### WHAT YOU NEED TO DO
Print all records exactly, leaving nothing out.

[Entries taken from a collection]
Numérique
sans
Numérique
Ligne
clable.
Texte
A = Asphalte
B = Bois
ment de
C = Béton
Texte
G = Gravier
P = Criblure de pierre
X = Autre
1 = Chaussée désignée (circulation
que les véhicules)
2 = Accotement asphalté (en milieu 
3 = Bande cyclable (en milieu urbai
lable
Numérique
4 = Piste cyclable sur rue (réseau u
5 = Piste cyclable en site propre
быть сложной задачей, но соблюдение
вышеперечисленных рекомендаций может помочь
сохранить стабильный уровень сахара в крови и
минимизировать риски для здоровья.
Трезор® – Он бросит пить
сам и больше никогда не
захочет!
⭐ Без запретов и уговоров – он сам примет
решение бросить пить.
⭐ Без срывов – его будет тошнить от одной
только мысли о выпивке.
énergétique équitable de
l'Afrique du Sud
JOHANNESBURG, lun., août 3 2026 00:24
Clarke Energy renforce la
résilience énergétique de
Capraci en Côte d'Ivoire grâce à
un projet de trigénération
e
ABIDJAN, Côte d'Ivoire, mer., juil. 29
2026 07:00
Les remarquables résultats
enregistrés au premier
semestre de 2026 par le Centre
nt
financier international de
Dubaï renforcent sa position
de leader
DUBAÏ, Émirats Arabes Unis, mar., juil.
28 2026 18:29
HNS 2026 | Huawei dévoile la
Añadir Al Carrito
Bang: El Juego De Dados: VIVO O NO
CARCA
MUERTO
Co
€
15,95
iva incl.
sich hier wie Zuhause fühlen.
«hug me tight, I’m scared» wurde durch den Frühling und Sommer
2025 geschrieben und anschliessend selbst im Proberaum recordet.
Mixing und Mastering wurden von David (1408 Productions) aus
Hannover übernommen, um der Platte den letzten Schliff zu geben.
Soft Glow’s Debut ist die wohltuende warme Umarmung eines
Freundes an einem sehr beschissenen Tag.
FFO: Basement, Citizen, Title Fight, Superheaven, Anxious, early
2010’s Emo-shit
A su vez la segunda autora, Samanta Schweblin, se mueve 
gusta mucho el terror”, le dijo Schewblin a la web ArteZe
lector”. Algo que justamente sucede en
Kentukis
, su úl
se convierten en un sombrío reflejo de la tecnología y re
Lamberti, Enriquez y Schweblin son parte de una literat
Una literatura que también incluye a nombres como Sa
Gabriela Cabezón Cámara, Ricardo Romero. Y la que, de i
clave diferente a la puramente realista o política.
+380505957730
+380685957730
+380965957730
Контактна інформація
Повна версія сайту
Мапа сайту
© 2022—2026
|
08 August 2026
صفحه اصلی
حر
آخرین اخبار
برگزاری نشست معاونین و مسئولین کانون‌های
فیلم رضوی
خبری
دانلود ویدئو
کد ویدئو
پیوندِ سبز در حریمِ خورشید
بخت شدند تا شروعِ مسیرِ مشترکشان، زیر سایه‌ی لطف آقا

### EXERCISE ANSWER
Numérique
sans
Numérique
Ligne
clable.
Texte
A = Asphalte
B = Bois
ment de
C = Béton
Texte
G = Gravier
P = Criblure de pierre
X = Autre
1 = Chaussée désignée (circulation
que les véhicules)
2 = Accotement asphalté (en milieu 
3 = Bande cyclable (en milieu urbai
lable
Numérique
4 = Piste cyclable sur rue (réseau u
5 = Piste cyclable en site propre
быть сложной задачей, но соблюдение
вышеперечисленных рекомендаций может помочь
сохранить стабильный уровень сахара в крови и
минимизировать риски для здоровья.
Трезор® – Он бросит пить
сам и больше никогда не
захочет!
⭐ Без запретов и уговоров – он сам примет
решение бросить пить.
⭐ Без срывов – его будет тошнить от одной
только мысли о выпивке.
énergétique équitable de
l'Afrique du Sud
JOHANNESBURG, lun., août 3 2026 00:24
Clarke Energy renforce la
résilience énergétique de
Capraci en Côte d'Ivoire grâce à
un projet de trigénération
e
ABIDJAN, Côte d'Ivoire, mer., juil. 29
2026 07:00
Les remarquables résultats
enregistrés au premier
semestre de 2026 par le Centre
nt
financier international de
Dubaï renforcent sa position
de leader
DUBAÏ, Émirats Arabes Unis, mar., juil.
28 2026 18:29
HNS 2026 | Huawei dévoile la
Añadir Al Carrito
Bang: El Juego De Dados: VIVO O NO
CARCA
MUERTO
Co
€
15,95
iva incl.
sich hier wie Zuhause fühlen.
«hug me tight, I’m scared» wurde durch den Frühling und Sommer
2025 geschrieben und anschliessend selbst im Proberaum recordet.
Mixing und Mastering wurden von David (1408 Productions) aus
Hannover übernommen, um der Platte den letzten Schliff zu geben.
Soft Glow’s Debut ist die wohltuende warme Umarmung eines
Freundes an einem sehr beschissenen Tag.
FFO: Basement, Citizen, Title Fight, Superheaven, Anxious, early
2010’s Emo-shit
A su vez la segunda autora, Samanta Schweblin, se mueve 
gusta mucho el terror”, le dijo Schewblin a la web ArteZe
lector”. Algo que justamente sucede en
Kentukis
, su úl
se convierten en un sombrío reflejo de la tecnología y re
Lamberti, Enriquez y Schweblin son parte de una literat
Una literatura que también incluye a nombres como Sa
Gabriela Cabezón Cámara, Ricardo Romero. Y la que, de i
clave diferente a la puramente realista o política.
+380505957730
+380685957730
+380965957730
Контактна інформація
Повна версія сайту
Мапа сайту
© 2022—2026
|
08 August 2026
صفحه اصلی
حر
آخرین اخبار
برگزاری نشست معاونین و مسئولین کانون‌های
فیلم رضوی
خبری
دانلود ویدئو
کد ویدئو
پیوندِ سبز در حریمِ خورشید
بخت شدند تا شروعِ مسیرِ مشترکشان، زیر سایه‌ی لطف آقا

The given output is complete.